▸ Exercise requirements
Would you copy each line of the data below that has "gibi"?

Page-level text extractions

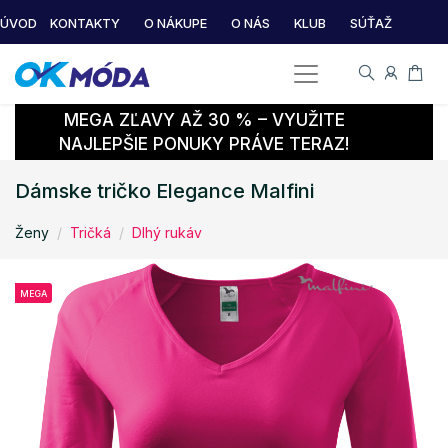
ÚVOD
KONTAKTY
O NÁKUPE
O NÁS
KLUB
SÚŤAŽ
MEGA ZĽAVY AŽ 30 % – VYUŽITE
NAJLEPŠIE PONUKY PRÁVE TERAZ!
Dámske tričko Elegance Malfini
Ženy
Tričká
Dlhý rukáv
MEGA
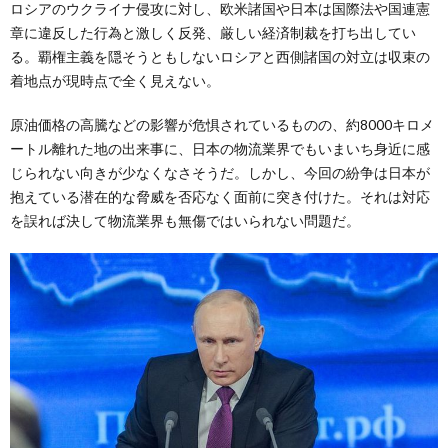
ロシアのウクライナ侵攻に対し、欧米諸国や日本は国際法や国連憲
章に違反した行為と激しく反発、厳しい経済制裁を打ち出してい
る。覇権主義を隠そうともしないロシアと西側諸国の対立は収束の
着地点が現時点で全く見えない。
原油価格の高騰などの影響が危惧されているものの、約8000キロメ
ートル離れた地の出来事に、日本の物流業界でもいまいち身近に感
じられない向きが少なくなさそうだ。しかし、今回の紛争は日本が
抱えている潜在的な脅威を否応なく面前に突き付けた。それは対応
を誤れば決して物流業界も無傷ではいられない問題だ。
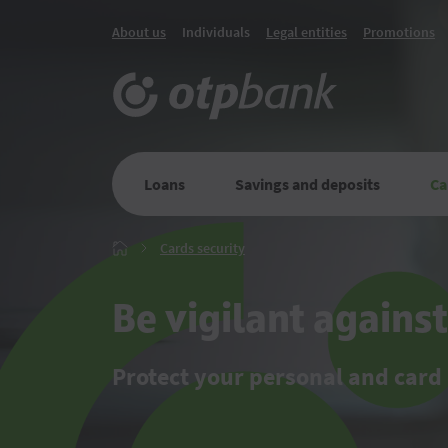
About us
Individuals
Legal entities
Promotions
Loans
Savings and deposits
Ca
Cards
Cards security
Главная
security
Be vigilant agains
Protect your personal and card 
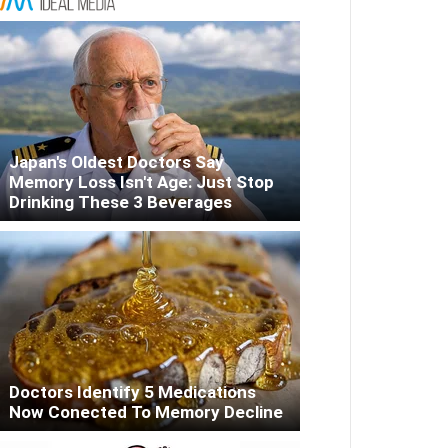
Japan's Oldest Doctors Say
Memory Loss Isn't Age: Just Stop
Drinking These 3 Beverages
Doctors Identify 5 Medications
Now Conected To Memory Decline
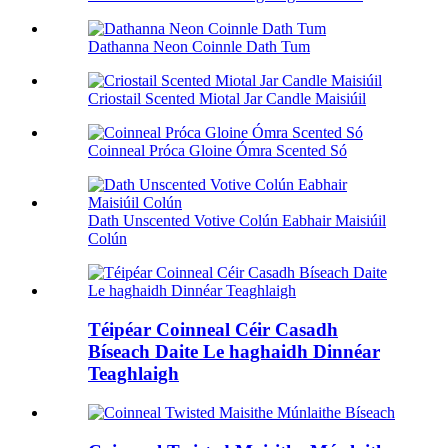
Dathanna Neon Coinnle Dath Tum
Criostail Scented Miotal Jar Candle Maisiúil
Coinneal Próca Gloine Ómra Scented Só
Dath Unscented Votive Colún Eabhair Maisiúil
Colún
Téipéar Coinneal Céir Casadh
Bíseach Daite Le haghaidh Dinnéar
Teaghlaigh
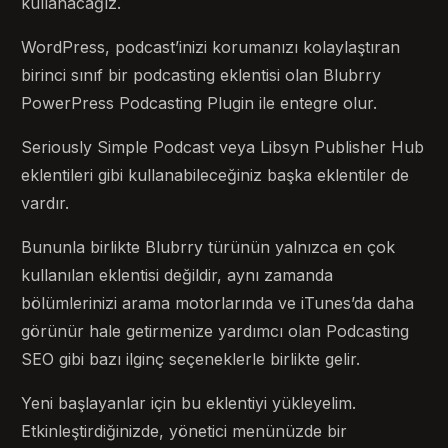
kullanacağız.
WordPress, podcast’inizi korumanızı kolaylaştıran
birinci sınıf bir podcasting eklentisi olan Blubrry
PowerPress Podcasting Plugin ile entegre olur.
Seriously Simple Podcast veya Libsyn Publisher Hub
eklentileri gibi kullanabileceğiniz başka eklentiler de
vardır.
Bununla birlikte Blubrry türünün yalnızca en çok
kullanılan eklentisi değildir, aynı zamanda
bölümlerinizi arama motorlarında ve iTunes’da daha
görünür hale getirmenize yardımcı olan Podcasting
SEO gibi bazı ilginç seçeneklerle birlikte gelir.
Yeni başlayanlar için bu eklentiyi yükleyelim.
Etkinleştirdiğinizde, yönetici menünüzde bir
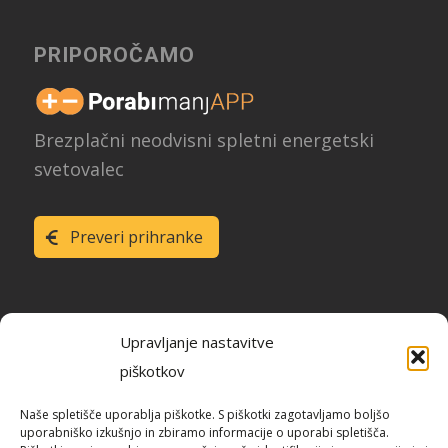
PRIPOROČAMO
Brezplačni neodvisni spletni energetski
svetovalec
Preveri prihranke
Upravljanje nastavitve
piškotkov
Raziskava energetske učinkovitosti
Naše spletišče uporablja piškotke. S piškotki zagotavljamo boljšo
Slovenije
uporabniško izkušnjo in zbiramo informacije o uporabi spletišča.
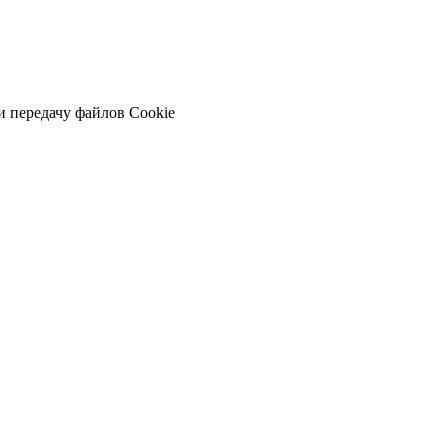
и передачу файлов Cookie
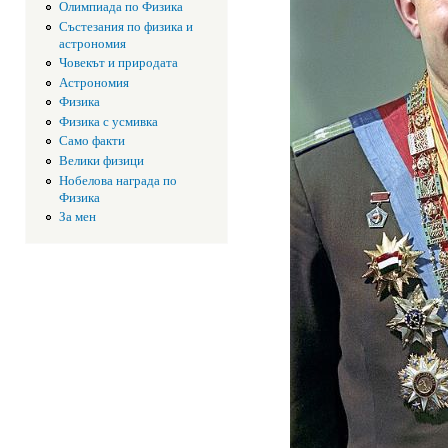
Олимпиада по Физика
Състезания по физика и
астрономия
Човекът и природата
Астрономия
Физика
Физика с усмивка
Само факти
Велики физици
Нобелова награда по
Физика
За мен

==

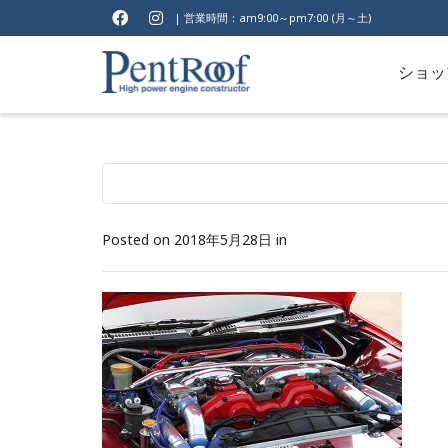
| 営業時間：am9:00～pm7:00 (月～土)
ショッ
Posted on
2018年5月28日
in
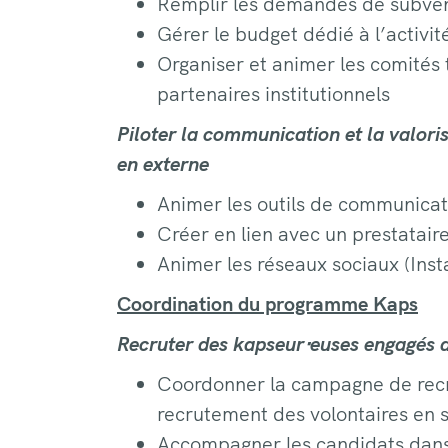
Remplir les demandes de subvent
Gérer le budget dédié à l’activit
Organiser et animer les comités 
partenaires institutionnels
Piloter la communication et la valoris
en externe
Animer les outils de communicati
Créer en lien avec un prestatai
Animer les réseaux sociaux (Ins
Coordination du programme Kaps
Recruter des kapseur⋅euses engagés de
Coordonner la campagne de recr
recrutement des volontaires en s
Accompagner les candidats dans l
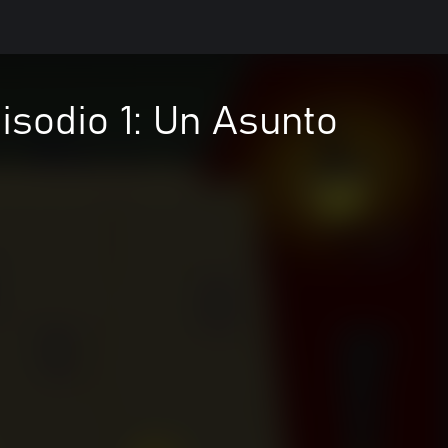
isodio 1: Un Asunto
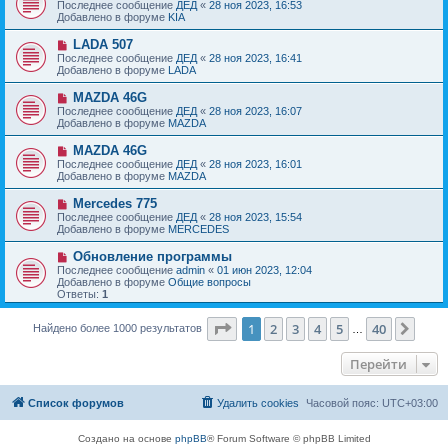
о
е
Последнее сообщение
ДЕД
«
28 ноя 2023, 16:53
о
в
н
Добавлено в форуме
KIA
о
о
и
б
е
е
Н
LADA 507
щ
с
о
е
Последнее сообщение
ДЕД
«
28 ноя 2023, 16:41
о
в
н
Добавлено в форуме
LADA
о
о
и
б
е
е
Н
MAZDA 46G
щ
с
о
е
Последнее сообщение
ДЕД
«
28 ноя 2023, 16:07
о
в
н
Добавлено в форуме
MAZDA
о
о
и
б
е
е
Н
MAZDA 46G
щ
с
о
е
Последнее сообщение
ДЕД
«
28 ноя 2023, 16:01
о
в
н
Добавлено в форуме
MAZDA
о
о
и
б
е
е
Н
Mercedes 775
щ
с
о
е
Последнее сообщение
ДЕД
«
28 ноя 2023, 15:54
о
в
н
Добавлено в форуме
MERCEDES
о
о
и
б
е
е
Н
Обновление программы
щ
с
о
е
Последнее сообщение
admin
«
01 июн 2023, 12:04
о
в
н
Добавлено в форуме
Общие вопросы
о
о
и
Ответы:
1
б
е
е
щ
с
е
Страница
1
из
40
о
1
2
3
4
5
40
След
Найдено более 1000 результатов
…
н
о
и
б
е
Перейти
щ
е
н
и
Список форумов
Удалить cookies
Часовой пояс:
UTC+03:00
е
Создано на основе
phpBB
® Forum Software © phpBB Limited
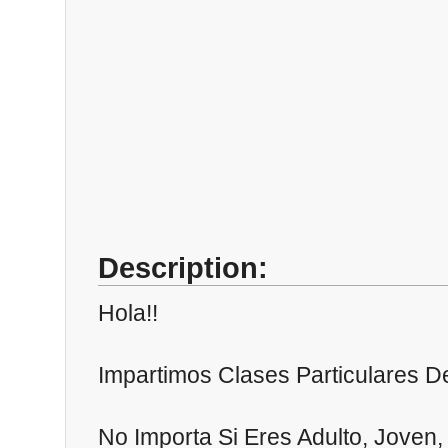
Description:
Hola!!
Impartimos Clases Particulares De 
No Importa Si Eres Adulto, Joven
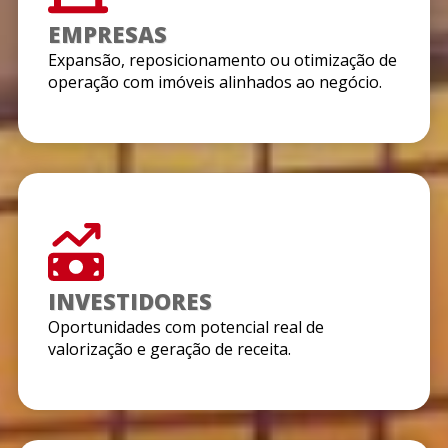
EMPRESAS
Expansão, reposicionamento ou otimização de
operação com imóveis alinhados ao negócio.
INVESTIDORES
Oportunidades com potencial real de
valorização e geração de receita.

--

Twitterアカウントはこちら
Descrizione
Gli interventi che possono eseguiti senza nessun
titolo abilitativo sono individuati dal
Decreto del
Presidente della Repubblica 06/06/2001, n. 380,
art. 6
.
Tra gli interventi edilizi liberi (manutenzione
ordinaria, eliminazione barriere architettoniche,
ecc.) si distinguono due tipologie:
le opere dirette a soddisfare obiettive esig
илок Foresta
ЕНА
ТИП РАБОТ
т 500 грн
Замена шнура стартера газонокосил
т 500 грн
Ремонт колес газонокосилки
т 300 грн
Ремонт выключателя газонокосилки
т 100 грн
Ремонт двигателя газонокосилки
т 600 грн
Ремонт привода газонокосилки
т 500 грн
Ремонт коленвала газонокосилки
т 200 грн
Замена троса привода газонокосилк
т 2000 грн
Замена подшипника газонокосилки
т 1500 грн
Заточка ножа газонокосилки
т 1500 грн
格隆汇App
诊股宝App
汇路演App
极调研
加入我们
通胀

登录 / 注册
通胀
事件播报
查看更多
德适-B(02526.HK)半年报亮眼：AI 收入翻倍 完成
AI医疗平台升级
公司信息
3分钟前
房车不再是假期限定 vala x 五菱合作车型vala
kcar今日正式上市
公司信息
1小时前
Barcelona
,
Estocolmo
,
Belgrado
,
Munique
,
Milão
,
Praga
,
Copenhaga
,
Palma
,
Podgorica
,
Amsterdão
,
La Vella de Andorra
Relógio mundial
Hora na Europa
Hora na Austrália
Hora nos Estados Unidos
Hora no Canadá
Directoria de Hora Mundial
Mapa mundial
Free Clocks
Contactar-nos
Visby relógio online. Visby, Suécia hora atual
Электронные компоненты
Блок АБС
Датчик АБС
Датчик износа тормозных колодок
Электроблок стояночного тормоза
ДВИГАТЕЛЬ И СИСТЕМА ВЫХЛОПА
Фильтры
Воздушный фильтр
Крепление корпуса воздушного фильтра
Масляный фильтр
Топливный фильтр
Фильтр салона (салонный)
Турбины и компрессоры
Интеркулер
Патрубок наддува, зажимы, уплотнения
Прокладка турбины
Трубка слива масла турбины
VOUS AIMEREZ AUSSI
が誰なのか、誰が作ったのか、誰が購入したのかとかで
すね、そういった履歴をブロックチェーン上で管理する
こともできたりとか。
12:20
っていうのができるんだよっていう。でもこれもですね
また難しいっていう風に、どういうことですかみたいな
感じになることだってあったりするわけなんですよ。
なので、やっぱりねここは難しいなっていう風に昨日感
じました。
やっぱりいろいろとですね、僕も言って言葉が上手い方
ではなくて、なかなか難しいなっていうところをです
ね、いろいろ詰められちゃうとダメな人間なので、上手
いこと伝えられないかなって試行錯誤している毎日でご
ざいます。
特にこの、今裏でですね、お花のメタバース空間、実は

▸ Your response
eklentileri gibi kullanabileceğiniz başka eklentiler de
SEO gibi bazı ilginç seçeneklerle birlikte gelir.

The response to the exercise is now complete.